From Keystone XL to Dakota Access to ongoing efforts to curtail oil and gas drilling, anti-fossil fuel activists caught the attention of energy companies and their representatives in Washington years ago. Aside from only a small number of victories, however, the activists have largely been unable to stop pipelines or slow down fracking. And yet the gas industry isn’t taking any chances; it wants to ensure its winning percentage remains strong.

EEI brings to the table a budget of $90 million and a strong lobbying network in Washington and state capitals that can be used to help squelch fossil fuel resistance. The trade group plans to join the American Petroleum Institute, the American Gas Association, and the Interstate Natural Gas Association of America to advocate for natural gas, Obenshain said at Platts’ Coal Marketing Days conference in late September, according to Kasper.

EEI and the fossil fuel industry groups, Obenshain said, are in the “early stages” of putting together a campaign to counter opposition to fracking and pipelines. “We’re looking at what advocacy platforms we have out there — that the [natural gas] trades have already — to use and push back against the opposition,” she said, according to Kasper.

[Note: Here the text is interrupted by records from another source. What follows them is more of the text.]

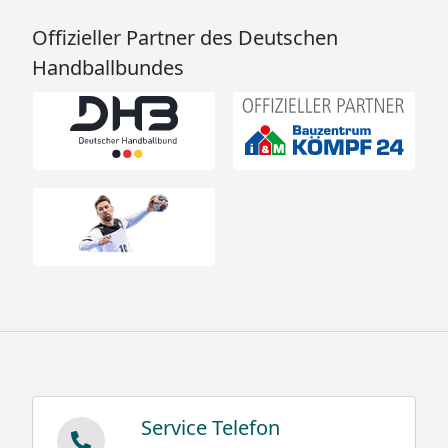
Offizieller Partner des Deutschen
Handballbundes
Service Telefon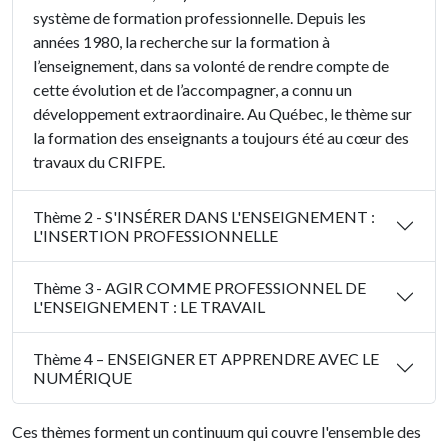
système de formation professionnelle. Depuis les
années 1980, la recherche sur la formation à
l’enseignement, dans sa volonté de rendre compte de
cette évolution et de l’accompagner, a connu un
développement extraordinaire. Au Québec, le thème sur
la formation des enseignants a toujours été au cœur des
travaux du CRIFPE.
Thème 2 - S'INSÉRER DANS L'ENSEIGNEMENT :
L'INSERTION PROFESSIONNELLE
Thème 3 - AGIR COMME PROFESSIONNEL DE
L'ENSEIGNEMENT : LE TRAVAIL
Thème 4 – ENSEIGNER ET APPRENDRE AVEC LE
NUMÉRIQUE
Ces thèmes forment un continuum qui couvre l'ensemble des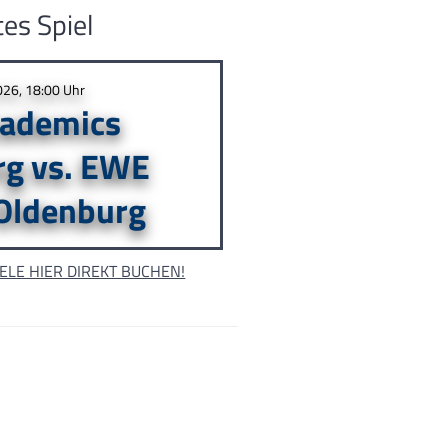
es Spiel
026, 18:00 Uhr
ademics
rg vs. EWE
Oldenburg
IELE HIER DIREKT BUCHEN!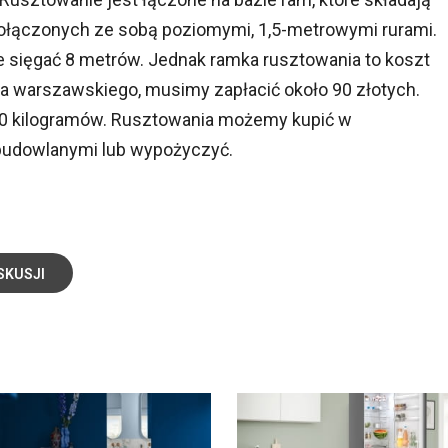
połączonych ze sobą poziomymi, 1,5-metrowymi rurami.
 sięgać 8 metrów. Jednak ramka rusztowania to koszt
ia warszawskiego, musimy zapłacić około 90 złotych.
0 kilogramów. Rusztowania możemy kupić w
 budowlanymi lub wypożyczyć.
SKUSJI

Natural gas groups have been running advocacy campaigns and paying for television advertisements to promote fracking for almost a decade. EEI has experience fighting citizen-driven movements — for instance, the lobbying group’s efforts to stymie rooftop solar — that it can bring to the industry partnership. EEI did not respond to ThinkProgress’ multiple requests for comment regarding the new effort described by Obenshain.

Altogether, EEI and the three natural gas trade groups received about $350 million in revenue from their members in 2015, according to the Energy and Policy Institute, a utility watchdog organization. The industry groups have used these membership funds to pay for advertising campaigns or new organizations, with the aim of reaching the general public and policymakers at the state and local levels.